My summer interns are learning about Git this week. Most are completely new to version control, so I put together the following notes to outline how I use Git to manage my thoughts and development process.
I’ve ramped teammates up with Git in the past, but typically started with the API. I think that was a mistake. This time, I started the conversation with a focus on process, and that seemed to work well; feedback has been that the how was easy to digest since the what and why were covered up front.
I’d like to think my approach to SCM is a happy medium between Gitflow and just committing everything directly to main. Part of what makes it a good compromise is that it’s composable; if one component seems too cumbersome for my current project, it can be forgone as I see fit.
Let’s jump in from the beginning of a project:
Create a GitHub repository
Go to GitHub and click that big green button. I never use the GitHub UI to initialize any files, and instead add any required boilerplate once the project has been created.
Tip: Consider creating a Cookiecutter when you find yourself creating the same boilerplate over and over.
Start working on the master branch
Begin by cloning the repository. I prefer to do this using SSH (you can find the SSH-based URL for the remote on the project’s GitHub page). Once I’ve done this, the master branch will be the default branch.
Next, I do the bulk of my work, remembering to commit changes in meaningful increments along the way.
Tip: Use Make recipes to auto-format and lint code. I use black, isort, and flake8 on every Python project. When working with notebooks, I use nbqa and nbstripout as well. This practice makes my code much easier to review in the future. It also helps me focus on logic rather than presentation.
Tag the first MVP as v0.1.0
Eventually, I’ll get to a point where I have something that can be demoed or used by someone else. This is an MVP, or minimum viable product. It won’t have many features, nor will it be bug-free, but that’s okay.

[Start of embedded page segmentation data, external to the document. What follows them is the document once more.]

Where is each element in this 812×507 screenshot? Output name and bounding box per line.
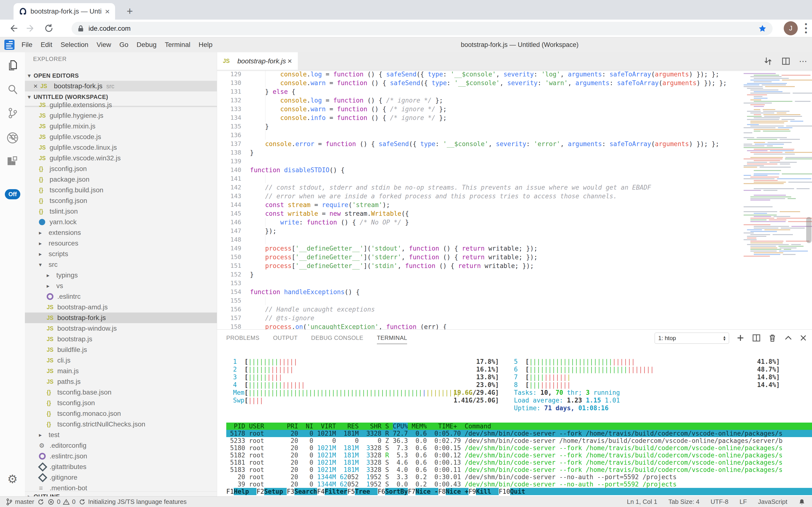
branch-indicator[interactable]: master xyxy=(6,498,34,506)
tab-close-icon[interactable]: × xyxy=(105,7,110,15)
tree-item-typings[interactable]: ▸typings xyxy=(25,270,217,281)
tree-item-src[interactable]: ▾src xyxy=(25,259,217,270)
new-terminal-icon[interactable] xyxy=(736,330,745,346)
menu-debug[interactable]: Debug xyxy=(132,41,161,49)
tree-item-tsconfig.json[interactable]: {}tsconfig.json xyxy=(25,398,217,408)
tree-item-tsconfig.strictNullChecks.json[interactable]: {}tsconfig.strictNullChecks.json xyxy=(25,419,217,430)
problems-indicator[interactable]: 0 0 xyxy=(48,498,75,506)
tree-item-bootstrap-window.js[interactable]: JSbootstrap-window.js xyxy=(25,323,217,334)
bookmark-star-icon[interactable] xyxy=(758,24,767,33)
tree-item-vs[interactable]: ▸vs xyxy=(25,281,217,291)
panel-tab-debug-console[interactable]: DEBUG CONSOLE xyxy=(311,331,363,345)
debug-icon[interactable] xyxy=(0,131,25,145)
tree-item-bootstrap-fork.js[interactable]: JSbootstrap-fork.js xyxy=(25,313,217,323)
forward-icon[interactable] xyxy=(26,23,36,33)
tree-item-tsconfig.json[interactable]: {}tsconfig.json xyxy=(25,195,217,206)
tree-item-label: gulpfile.vscode.win32.js xyxy=(50,154,121,162)
editor-scrollbar-thumb[interactable] xyxy=(806,217,812,243)
code-editor[interactable]: 129 console.log = function () { safeSend… xyxy=(217,70,812,330)
tree-item-gulpfile.mixin.js[interactable]: JSgulpfile.mixin.js xyxy=(25,121,217,131)
browser-menu-icon[interactable]: ••• xyxy=(804,22,808,34)
editor-tab-close-icon[interactable]: × xyxy=(288,57,292,65)
menu-selection[interactable]: Selection xyxy=(56,41,92,49)
status-utf-8[interactable]: UTF-8 xyxy=(711,498,729,506)
sync-status-icon[interactable] xyxy=(38,499,44,505)
close-panel-icon[interactable] xyxy=(799,330,808,346)
window-title: bootstrap-fork.js — Untitled (Workspace) xyxy=(461,37,578,52)
new-tab-button[interactable]: + xyxy=(127,6,133,16)
open-editor-name: bootstrap-fork.js xyxy=(54,82,103,90)
tree-item-extensions[interactable]: ▸extensions xyxy=(25,227,217,238)
app-menu-icon[interactable] xyxy=(4,40,14,50)
tree-item-.gitattributes[interactable]: .gitattributes xyxy=(25,461,217,472)
panel-tab-problems[interactable]: PROBLEMS xyxy=(226,331,259,345)
language-status[interactable]: Initializing JS/TS language features xyxy=(79,498,187,506)
tree-item-.editorconfig[interactable]: ⚙.editorconfig xyxy=(25,440,217,451)
split-terminal-icon[interactable] xyxy=(752,330,761,346)
status-ln-1-col-1[interactable]: Ln 1, Col 1 xyxy=(627,498,657,506)
panel-tab-output[interactable]: OUTPUT xyxy=(273,331,298,345)
kill-terminal-icon[interactable] xyxy=(768,330,777,346)
status-tab-size-4[interactable]: Tab Size: 4 xyxy=(669,498,700,506)
tree-item-main.js[interactable]: JSmain.js xyxy=(25,366,217,376)
tree-item-buildfile.js[interactable]: JSbuildfile.js xyxy=(25,344,217,355)
tree-item-tsconfig.build.json[interactable]: {}tsconfig.build.json xyxy=(25,185,217,195)
tree-item-gulpfile.vscode.linux.js[interactable]: JSgulpfile.vscode.linux.js xyxy=(25,142,217,153)
explorer-icon[interactable] xyxy=(0,59,25,72)
tree-item-test[interactable]: ▸test xyxy=(25,430,217,440)
tree-item-gulpfile.extensions.js[interactable]: JSgulpfile.extensions.js xyxy=(25,100,217,110)
sync-off-badge[interactable]: Off xyxy=(5,189,20,199)
git-file-icon xyxy=(39,464,50,470)
extensions-icon[interactable] xyxy=(0,156,25,169)
open-editor-item[interactable]: × JS bootstrap-fork.js src xyxy=(25,81,217,92)
tree-item-.eslintrc[interactable]: .eslintrc xyxy=(25,291,217,302)
tree-item-resources[interactable]: ▸resources xyxy=(25,238,217,249)
tree-item-.gitignore[interactable]: .gitignore xyxy=(25,472,217,483)
tree-item-gulpfile.vscode.win32.js[interactable]: JSgulpfile.vscode.win32.js xyxy=(25,153,217,164)
panel-tab-terminal[interactable]: TERMINAL xyxy=(377,331,407,345)
tree-item-cli.js[interactable]: JScli.js xyxy=(25,355,217,366)
tree-item-bootstrap-amd.js[interactable]: JSbootstrap-amd.js xyxy=(25,302,217,313)
tree-item-gulpfile.vscode.js[interactable]: JSgulpfile.vscode.js xyxy=(25,131,217,142)
source-control-icon[interactable] xyxy=(0,106,25,119)
outline-header[interactable]: ▸ OUTLINE xyxy=(25,491,217,496)
open-editors-header[interactable]: ▾ OPEN EDITORS xyxy=(25,71,217,81)
avatar[interactable]: J xyxy=(784,21,798,35)
sync-changes-icon[interactable] xyxy=(763,56,773,66)
browser-tab[interactable]: bootstrap-fork.js — Untitled (W × xyxy=(13,3,115,19)
tree-item-tsconfig.monaco.json[interactable]: {}tsconfig.monaco.json xyxy=(25,408,217,419)
split-editor-icon[interactable] xyxy=(781,56,791,66)
tree-item-yarn.lock[interactable]: yarn.lock xyxy=(25,217,217,227)
reload-icon[interactable] xyxy=(44,23,54,33)
tree-item-jsconfig.json[interactable]: {}jsconfig.json xyxy=(25,164,217,174)
editor-tab[interactable]: JS bootstrap-fork.js × xyxy=(217,52,298,70)
close-icon[interactable]: × xyxy=(31,82,40,90)
search-icon[interactable] xyxy=(0,83,25,96)
menu-view[interactable]: View xyxy=(92,41,115,49)
status-lf[interactable]: LF xyxy=(740,498,747,506)
status-bar: master 0 0 Initializing JS/TS language f… xyxy=(0,496,812,507)
menu-terminal[interactable]: Terminal xyxy=(161,41,195,49)
address-bar[interactable]: ide.coder.com xyxy=(72,22,772,35)
tree-item-package.json[interactable]: {}package.json xyxy=(25,174,217,185)
tree-item-tsconfig.base.json[interactable]: {}tsconfig.base.json xyxy=(25,387,217,398)
tree-item-paths.js[interactable]: JSpaths.js xyxy=(25,376,217,387)
menu-file[interactable]: File xyxy=(17,41,37,49)
tree-item-scripts[interactable]: ▸scripts xyxy=(25,249,217,259)
tree-item-gulpfile.hygiene.js[interactable]: JSgulpfile.hygiene.js xyxy=(25,110,217,121)
more-actions-icon[interactable]: ⋯ xyxy=(799,59,807,64)
terminal[interactable]: 1[|||||||||||||17.8%]2[||||||||||||16.1%… xyxy=(226,347,812,496)
tree-item-bootstrap.js[interactable]: JSbootstrap.js xyxy=(25,334,217,344)
tree-item-.eslintrc.json[interactable]: .eslintrc.json xyxy=(25,451,217,461)
maximize-panel-icon[interactable] xyxy=(784,330,793,346)
menu-edit[interactable]: Edit xyxy=(37,41,56,49)
tree-item-tslint.json[interactable]: {}tslint.json xyxy=(25,206,217,217)
status-javascript[interactable]: JavaScript xyxy=(758,498,787,506)
menu-go[interactable]: Go xyxy=(115,41,132,49)
terminal-select[interactable]: 1: htop ▴▾ xyxy=(654,333,729,344)
back-icon[interactable] xyxy=(8,23,18,33)
notifications-bell-icon[interactable] xyxy=(799,498,805,506)
settings-gear-icon[interactable]: ⚙ xyxy=(0,472,25,486)
menu-help[interactable]: Help xyxy=(194,41,216,49)
minimap[interactable] xyxy=(742,70,807,330)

Make sure to update any version numbers in the code, then I create an empty
git commit --allow-empty) with a message like:
v0.1.0 New features - Initial release
Finally, go to GitHub and create a new release (in Git terminology, this is also called a tag). Name the tag “v0.1.0”. I usually create a description of the release in Markdown like this:
# v0.1.0 ## New features - Initial release
Create GitHub issues for all new features, bugs, etc.

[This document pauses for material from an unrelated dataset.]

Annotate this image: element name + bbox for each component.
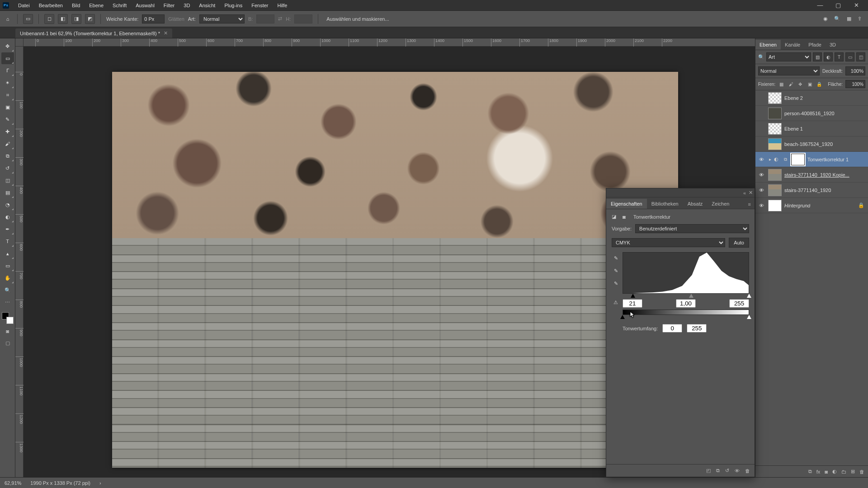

Once there’s been a release, I find it easier to think in terms of adding features and fixing bugs. Some teams use other tools like Jira or Azure DevOps to manage tickets1, but I always create GitHub Issues for all new features and bugs so that the technical discussion can be as close to the code as possible. For those who insist, links to external ticket systems can be added to the GitHub Issue.
Create a develop branch
One principle of Gitflow that I try to emulate (at least after an initial
release) is that the master branch should always be “stable”; I follow the
controversial recommendation to create a long-lived develop branch (
checkout -b develop) from master.
For each GitHub issue, create a feature branch off of develop
Once on develop, I begin to create branches to resolve individual GitHub Issues. I’ve changed my opinion quite a bit on how to name branches, but lately my preference has been to list the general type of work (e.g., bug or feature) followed by the GitHub Issue number. For example:
| ———– | ———————————————————————————————— |
bug/1 | Fixing the bug noted in GitHub Issue #1 |
feat/51 | Adding a new feature requested in GitHub Issue #51 |
gen/7 | Updating a CI script, as noted in GitHub Issue #7 |
hotfix/24 | Making an urgent hotfix (i.e., will be merged directly into master) as noted in GitHub Issue #24 |
Create a PR for each branch back into develop
When a feature branch is ready for review, I push it to the GitHub remote and make a pull request (PR). The pull request gets based on developed (i.e., I ask to merge the branch into develop).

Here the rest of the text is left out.